::: Data for the task :::

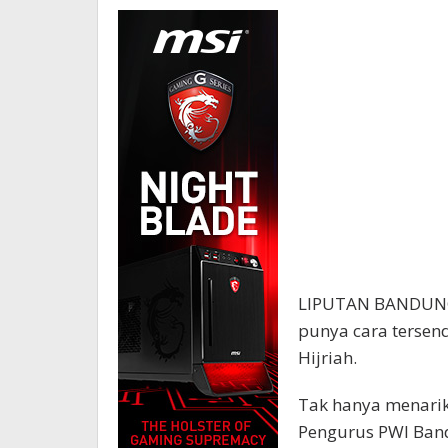
LIPUTAN BANDUNG 
punya cara tersen
Hijriah.
Tak hanya menarik 
Pengurus PWI Band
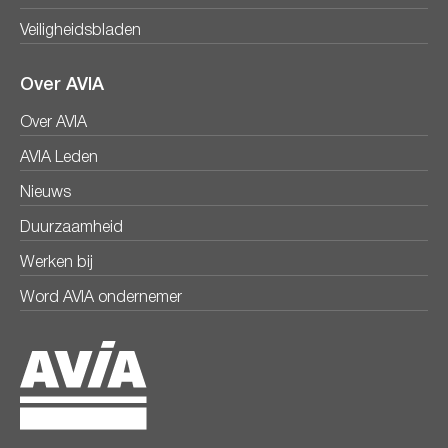
Veiligheidsbladen
Over AVIA
Over AVIA
AVIA Leden
Nieuws
Duurzaamheid
Werken bij
Word AVIA ondernemer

:::

About this exercise >> Give all the lines above again, character for character, without pictures.

Reply >>
LIPUTAN BANDUNG 
punya cara tersen
Hijriah.
Tak hanya menarik 
Pengurus PWI Band
Veiligheidsbladen
Over AVIA
Over AVIA
AVIA Leden
Nieuws
Duurzaamheid
Werken bij
Word AVIA ondernemer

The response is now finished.